The next two weeks should see plenty of volume in ATXDY and ASX:AOK as a number of slightly in-the-money options expire and convertible notes mature. It appears that most conversions and exercises to date have immediately sold into the market. So far there have been buyers at A$0.17 maintaining a floor on the stock. However with an estimated 15mm+ June 7 A$0.15 options still unexercised and ~$5mm June 13 A$0.15 notes still outstanding (see table) there will likely be some significant selling pressure over the next two weeks. This could result in short term weakness in price creating a good buying opportunity.

In the first quarter of the year nearly 7 million options were exercised at A$0.15 generating ~$1mm in options premiums. In addition $2.425mm notes have been converted leaving $5.075mm still outstanding. This has freed up nearly $3.5mm for the company to spend on field development. The balance sheet remains robust after the December 2013 preferred issuance that raised $17.5mm.

With the AGM coming up at the end of July I anticipate the company will issue an updated reserve report in order to secure a traditional revolving credit facility shortly after the convertible notes mature on June 13. According to the December 31 report the company had ~$30mm in PDP reserves. That alone should support a $15-20mm loan at sub 5% coupon alleviating the need to revisit the equity well as they have done historically.

With all this noise management has done a great job ensuring the company executes at the field level. According to the most recent operational update on May 21, production during the month of April averaged 1,133 boe/day.

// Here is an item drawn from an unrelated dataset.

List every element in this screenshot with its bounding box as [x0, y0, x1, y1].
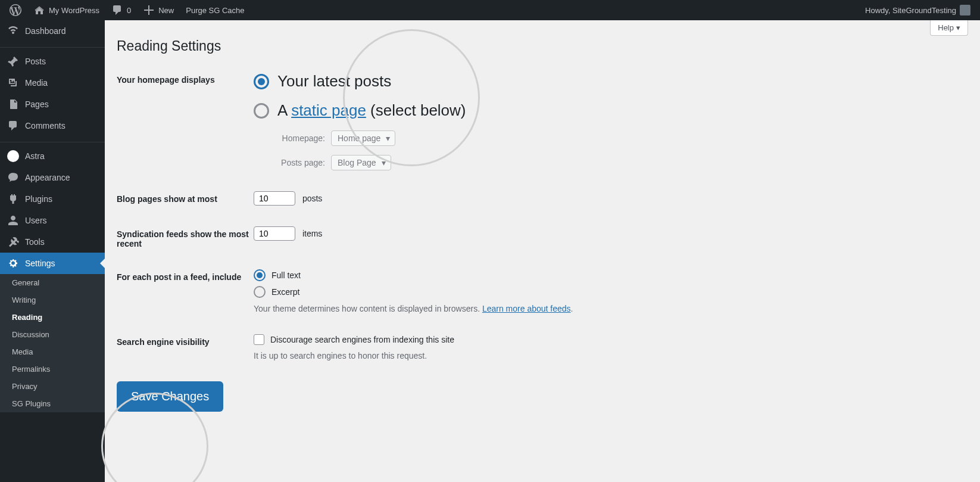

This is up 20% for the year and up ~80% since April 2013. Production should increase rapidly over the coming quarter with over 10 wells in various stages of completion and two rigs operating full time drilling another 6-7 wells per month. This compares to a total of 10 new wells drilled in the entire first quarter of 2014. Economics will be further enhanced when the company completes its gas sales pipeline which will deliver gas and NGLs to higher paying sales points.

The company is at the final stages of transition after years of expensive equity, convertible debt and preferred financings. Over the next quarter the balance sheet will certainly look a lot simpler as options are either exercised or expire and notes converted or mature. Going forward the company can rely on traditional bank debt and cash flow to fund development. Infrastructure improvements will make already exceptional well economics even stronger. Don't be surprised to see the stock move closer to the company's 1P valuation of $217mm over the same period.

AusTex Oil Limited Options Table

Grant Date

Number Issued

Expiry Date

Exercise Price

June 7, 2012

20,490,197

June 7, 2014

A$0.15

Aug 1, 2011

27,272,726

July 29, 2014

A$0.15

Aug 22, 2012

182,000

Aug 15, 2014

A$0.15

Aug 22, 2012

10,000,000

Aug 22, 2014

A$0.15

Sept 1, 2011

12,500,000

Aug 31, 2014

A$0.15

Mar 12, 2012

10,000,000

Mar 12, 2015

A$0.20

June 13, 2012

25,257,627

June 13, 2015

A$0.20

Mar 6, 2013

10,000,000

Mar 6, 2016

A$0.25

Oct 24, 2012

20,000,000

Oct 24, 2017

A$0.15

Total

135,702,550

Total Remaining

131,252,550*

* According to company filing 5/27/14

** $2,425,000 notes have been converted with another $5,075,000 available to convert at A$0.15 anytime prior to maturity on Friday, June 13.